Message ID | 20200227032013.12385-10-dsahern@kernel.org |
---|---|
State | RFC |
Delegated to: | BPF Maintainers |
Headers | show |
Series | Add support for XDP in egress path | expand |
On Wed, Feb 26, 2020 at 08:20:11PM -0700, David Ahern wrote: > + > + act = bpf_prog_run_xdp(xdp_prog, &xdp); > + switch (act) { > + case XDP_TX: /* for Tx path, XDP_TX == XDP_PASS */ > + act = XDP_PASS; > + break; > + case XDP_PASS: > + break; > + case XDP_REDIRECT: > + /* fall through */ > + default: > + bpf_warn_invalid_xdp_action(act); > + /* fall through */ > + case XDP_ABORTED: > + trace_xdp_exception(tun->dev, xdp_prog, act); > + /* fall through */ > + case XDP_DROP: > + break; > + } patch 8 has very similar switch. Can you share the code? I'm worried that XDP_TX is a silent alias to XDP_PASS. What were the reasons to go with this approach? imo it's less error prone and extensible to warn on XDP_TX. Which will mean that both XDP_TX and XDP_REDICT are not supported for egress atm. Patches 8 and 9 cover tun only. I'd like to see egress hook to be implemented in at least one physical NIC. Pick any hw. Something that handles real frames. Adding this hook to virtual NIC is easy, but it doesn't demonstrate design trade-offs one would need to think through by adding egress hook to physical nic. That's why I think it's mandatory to have it as part of the patch set. Patch 11 exposes egress to samples/bpf. It's nice, but without selftests it's no go. All new features must be exercised as part of selftests/bpf. re: patch 3. I agree with Toke and Jesper that union in uapi is unnecessary. Just drop it. xdp_md is a virtual data structure. It's not allocated anywhere. There is no need to save non-existent memory.

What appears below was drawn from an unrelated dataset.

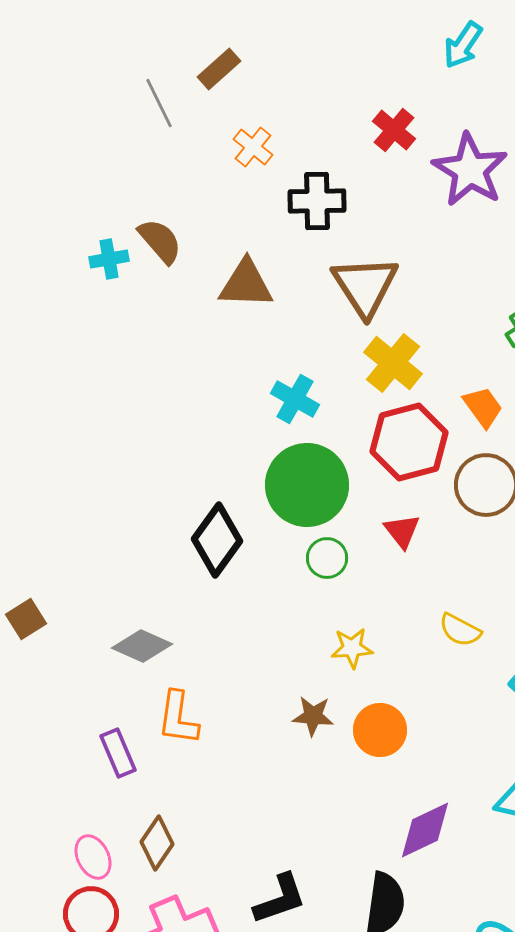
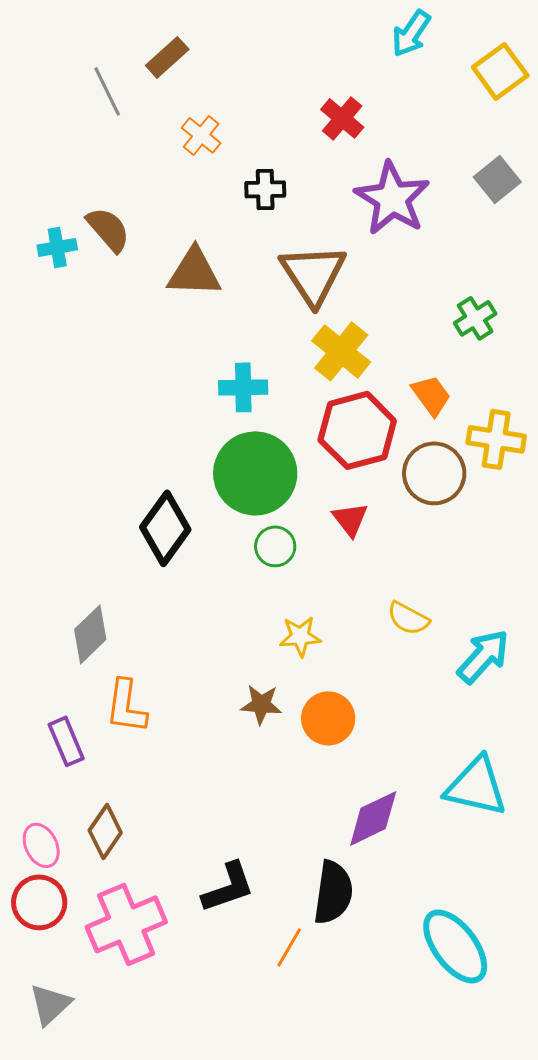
purple star: (470, 170) -> (392, 198), moved
black cross: (317, 201) -> (265, 189), size x0.7
cyan cross: (295, 399) -> (243, 387), turned -30
gray diamond: (142, 646) -> (90, 634), turned -68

On 3/2/20 11:30 AM, Alexei Starovoitov wrote: > On Wed, Feb 26, 2020 at 08:20:11PM -0700, David Ahern wrote: >> + >> + act = bpf_prog_run_xdp(xdp_prog, &xdp); >> + switch (act) { >> + case XDP_TX: /* for Tx path, XDP_TX == XDP_PASS */ >> + act = XDP_PASS; >> + break; >> + case XDP_PASS: >> + break; >> + case XDP_REDIRECT: >> + /* fall through */ >> + default: >> + bpf_warn_invalid_xdp_action(act); >> + /* fall through */ >> + case XDP_ABORTED: >> + trace_xdp_exception(tun->dev, xdp_prog, act); >> + /* fall through */ >> + case XDP_DROP: >> + break; >> + } > > patch 8 has very similar switch. Can you share the code? Most likely; I'll take a look. > > I'm worried that XDP_TX is a silent alias to XDP_PASS. > What were the reasons to go with this approach? As I stated in the cover letter: "XDP_TX on Rx means send the packet out the device it arrived on; given that, XDP_Tx for the Tx path is treated as equivalent to XDP_PASS - ie., continue on the Tx path." > imo it's less error prone and extensible to warn on XDP_TX. > Which will mean that both XDP_TX and XDP_REDICT are not supported for egress atm. I personally don't care either way; I was going with the simplest concept from a user perspective. > > Patches 8 and 9 cover tun only. I'd like to see egress hook to be implemented > in at least one physical NIC. Pick any hw. Something that handles real frames. > Adding this hook to virtual NIC is easy, but it doesn't demonstrate design > trade-offs one would need to think through by adding egress hook to physical > nic. That's why I think it's mandatory to have it as part of the patch set. > > Patch 11 exposes egress to samples/bpf. It's nice, but without selftests it's > no go. All new features must be exercised as part of selftests/bpf. Patches that exercise the rtnetlink uapi are fairly easy to do on single node; anything traffic related requires multiple nodes or namespace level capabilities. Unless I am missing something that is why all current XDP tests ride on top of veth; veth changes are not part of this set. So to be clear you are saying that all new XDP features require patches to a h/w nic, veth and whatever the author really cares about before new features like this go in?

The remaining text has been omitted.